KEY POINTS:
Gordon Ramsay seems to have been storming into crappy kitchens and putting them right by swearing and despairing since cavefolk started ruining steaks by chucking them on the barbie.
Now we have our own version of Ramsay's Kitchen Nightmares - it's called The Kitchen Job (TV3, last night) in which the milder mannered John Palino finds crappy restaurants and shows up as the foodie world's Mr Fixit. He has a nice manner, which is to say that he doesn't swear. At worst he does mildly worried.
At best he has a decent turn of phrase when it comes to describing disgusting-looking food. You can judge a crappy restaurant by the size of its stack: the worse the food, the higher the chef piles it on the plate. Tall is not good.

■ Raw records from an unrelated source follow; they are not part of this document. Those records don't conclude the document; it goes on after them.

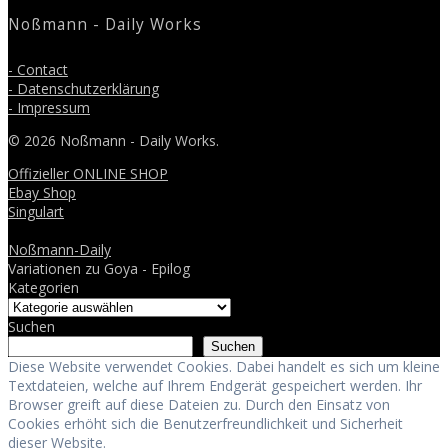
Noßmann - Daily Works
- Contact
- Datenschutzerklärung
- Impressum
© 2026 Noßmann - Daily Works.
Offizieller ONLINE SHOP
Ebay Shop
Singulart
Noßmann-Daily
Variationen zu Goya - Epilog
Kategorien
Suchen
Suchen
Diese Website verwendet Cookies. Dabei handelt es sich um kleine
Textdateien, welche auf Ihrem Endgerät gespeichert werden. Ihr
Browser greift auf diese Dateien zu. Durch den Einsatz von
Cookies erhöht sich die Benutzerfreundlichkeit und Sicherheit
dieser Website.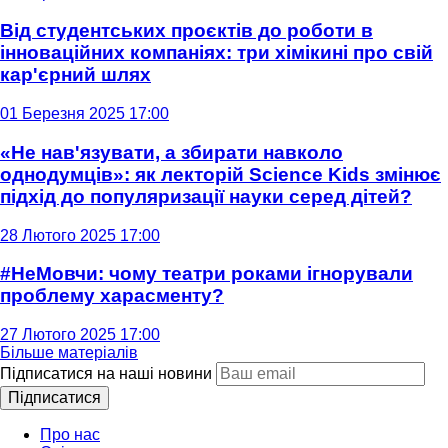
Від студентських проєктів до роботи в
інноваційних компаніях: три хімікині про свій
кар'єрний шлях
01 Березня 2025 17:00
«Не нав'язувати, а збирати навколо
однодумців»: як лекторій Science Kids змінює
підхід до популяризації науки серед дітей?
28 Лютого 2025 17:00
#НеМовчи: чому театри роками ігнорували
проблему харасменту?
27 Лютого 2025 17:00
Більше матеріалів
Підписатися на наші новини
Підписатися
Про нас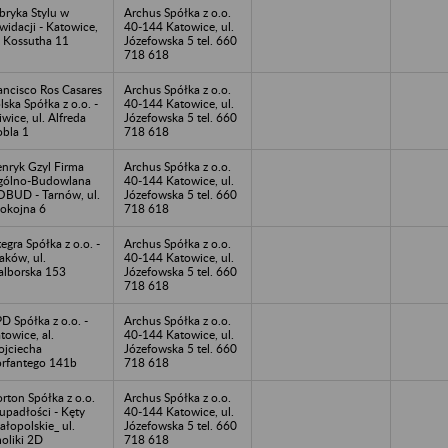
bryka Stylu w
Archus Spółka z o.o.
kwidacji - Katowice,
40-144 Katowice, ul.
. Kossutha 11
Józefowska 5 tel. 660
718 618
ancisco Ros Casares
Archus Spółka z o.o.
lska Spółka z o.o. -
40-144 Katowice, ul.
iwice, ul. Alfreda
Józefowska 5 tel. 660
bla 1
718 618
nryk Gzyl Firma
Archus Spółka z o.o.
ólno-Budowlana
40-144 Katowice, ul.
BUD - Tarnów, ul.
Józefowska 5 tel. 660
okojna 6
718 618
tegra Spółka z o.o. -
Archus Spółka z o.o.
aków, ul.
40-144 Katowice, ul.
lborska 153
Józefowska 5 tel. 660
718 618
D Spółka z o.o. -
Archus Spółka z o.o.
towice, al.
40-144 Katowice, ul.
jciecha
Józefowska 5 tel. 660
rfantego 141b
718 618
rton Spółka z o.o.
Archus Spółka z o.o.
upadłości - Kęty
40-144 Katowice, ul.
ałopolskie_ ul.
Józefowska 5 tel. 660
oliki 2D
718 618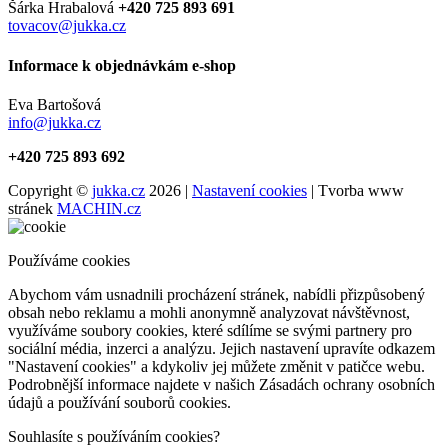
Šárka Hrabalová
+420 725 893 691
tovacov@jukka.cz
Informace k objednávkám e-shop
Eva Bartošová
info@jukka.cz
+420 725 893 692
Copyright ©
jukka.cz
2026 |
Nastavení cookies
| Tvorba www
stránek
MACHIN.cz
Používáme cookies
Abychom vám usnadnili procházení stránek, nabídli přizpůsobený
obsah nebo reklamu a mohli anonymně analyzovat návštěvnost,
využíváme soubory cookies, které sdílíme se svými partnery pro
sociální média, inzerci a analýzu. Jejich nastavení upravíte odkazem
"Nastavení cookies" a kdykoliv jej můžete změnit v patičce webu.
Podrobnější informace najdete v našich Zásadách ochrany osobních
údajů a používání souborů cookies.
Souhlasíte s používáním cookies?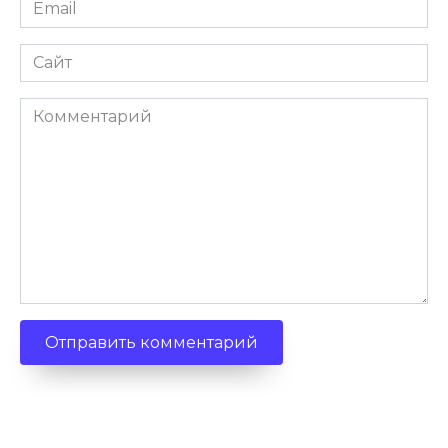
Email
Сайт
Комментарий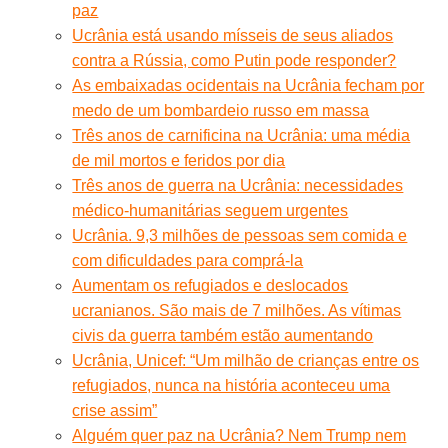
paz
Ucrânia está usando mísseis de seus aliados
contra a Rússia, como Putin pode responder?
As embaixadas ocidentais na Ucrânia fecham por
medo de um bombardeio russo em massa
Três anos de carnificina na Ucrânia: uma média
de mil mortos e feridos por dia
Três anos de guerra na Ucrânia: necessidades
médico-humanitárias seguem urgentes
Ucrânia. 9,3 milhões de pessoas sem comida e
com dificuldades para comprá-la
Aumentam os refugiados e deslocados
ucranianos. São mais de 7 milhões. As vítimas
civis da guerra também estão aumentando
Ucrânia, Unicef: “Um milhão de crianças entre os
refugiados, nunca na história aconteceu uma
crise assim”
Alguém quer paz na Ucrânia? Nem Trump nem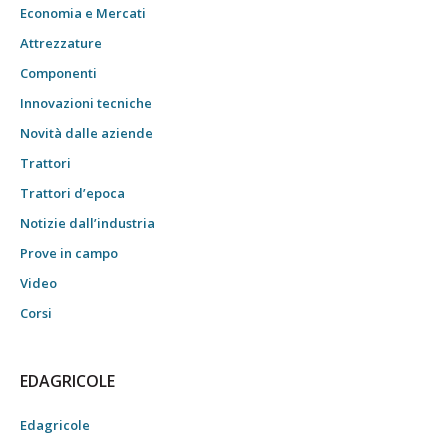
Economia e Mercati
Attrezzature
Componenti
Innovazioni tecniche
Novità dalle aziende
Trattori
Trattori d’epoca
Notizie dall’industria
Prove in campo
Video
Corsi
EDAGRICOLE
Edagricole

Tall, at the Riverview in Helensville, was a stacked-to-the-heavens mess of ranch and reef which looked like "someone threw up on it. To think a cow and five prawns had to die to make this dish. What a waste".
Palino looked a little green. Would he throw up on the thrown-up offerings? No, that wouldn't be couth.
There is surveillance cam. Palino goes to the restaurant undercover (not if there's a second series) and orders some muck and finds it to be muck. He waited 45 minutes for his meal in a deserted restaurant. His coffee was "like dirty dishwater". The signs made the place look "like a strip joint".
The menu was one of those which make you think the chef has taken a culinary dictionary, torn it up, thrown the words in the air and constructed a dish out of 32 ingredients which should never share a page on a menu let alone fight on a plate.
The owner Andrew was a candidate for therapy, but pseudo-therapy is what these shows offer. He is a trained chef but was working front of house and had the charisma of tripe. His wife had left him, his chef seemed to think he was a Beat poet (those menus were bad poetry).
"The Riverview is almost down the river," the narrator told us, a line worthy of inclusion on that menu.
Palino's solution? Turn the joint into a steak house. Bring back the sizzle platter. Bring in the sponsors with some new kitchen gear and insert a bit of tension in the form of a food critic.
The steak hadn't arrived. The steak had arrived. Phew. That was about as exciting as it got. There's nothing wrong with The Kitchen Job. It isn't indigestible, it's just that this formula is about as innovative as, say, a sizzle platter.